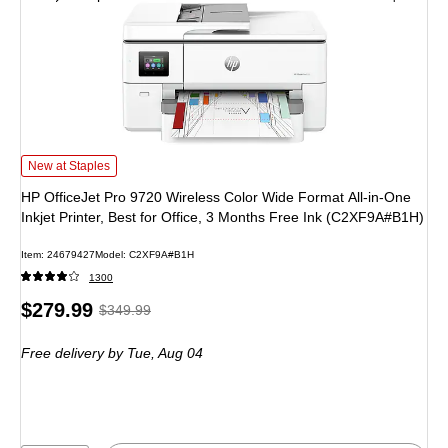
HP OfficeJet Pro 9720 Wireless Color Wide Format All-in-One Inkjet Printer, B
New at Staples
HP OfficeJet Pro 9720 Wireless Color Wide Format All-in-One
Inkjet Printer, Best for Office, 3 Months Free Ink (C2XF9A#B1H)
Item: 24679427
Model: C2XF9A#B1H
1300
Price
, Regular
$279.99
$349.99
is
price was
Free delivery
by Tue, Aug 04
$349.99,
You
save
20%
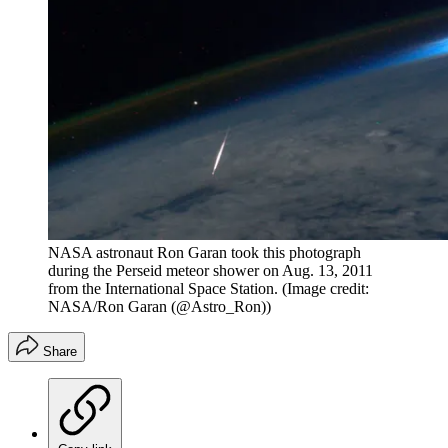
NASA astronaut Ron Garan took this photograph
during the Perseid meteor shower on Aug. 13, 2011
from the International Space Station.
(Image credit:
NASA/Ron Garan (@Astro_Ron))
Share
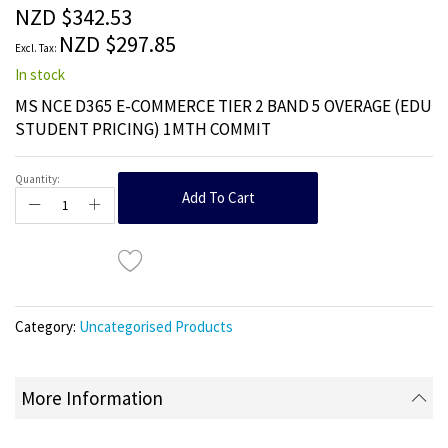
the
NZD $342.53
images
NZD $297.85
gallery
In stock
MS NCE D365 E-COMMERCE TIER 2 BAND 5 OVERAGE (EDU
STUDENT PRICING) 1MTH COMMIT
Quantity:
Add To Cart
Category:
Uncategorised Products
More Information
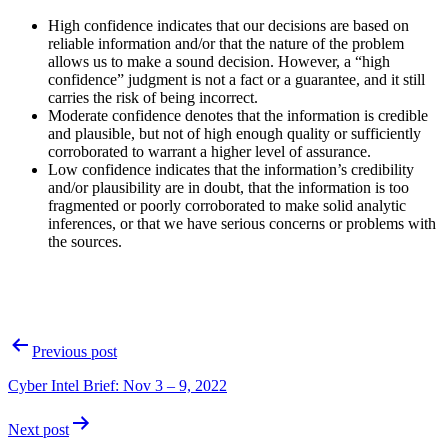
High confidence indicates that our decisions are based on
reliable information and/or that the nature of the problem
allows us to make a sound decision. However, a “high
confidence” judgment is not a fact or a guarantee, and it still
carries the risk of being incorrect.
Moderate confidence denotes that the information is credible
and plausible, but not of high enough quality or sufficiently
corroborated to warrant a higher level of assurance.
Low confidence indicates that the information’s credibility
and/or plausibility are in doubt, that the information is too
fragmented or poorly corroborated to make solid analytic
inferences, or that we have serious concerns or problems with
the sources.
Post
Previous post
navigation
Cyber Intel Brief: Nov 3 – 9, 2022
Next post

● ● ● ● ● ● ●

* Work item: Your task is to transcribe the line containing "and/or plausibility are" and every line after it, through the last line of the data, exactly as written and with nothing more.

* Problem solution:
and/or plausibility are in doubt, that the information is too
fragmented or poorly corroborated to make solid analytic
inferences, or that we have serious concerns or problems with
the sources.
Post
Previous post
navigation
Cyber Intel Brief: Nov 3 – 9, 2022
Next post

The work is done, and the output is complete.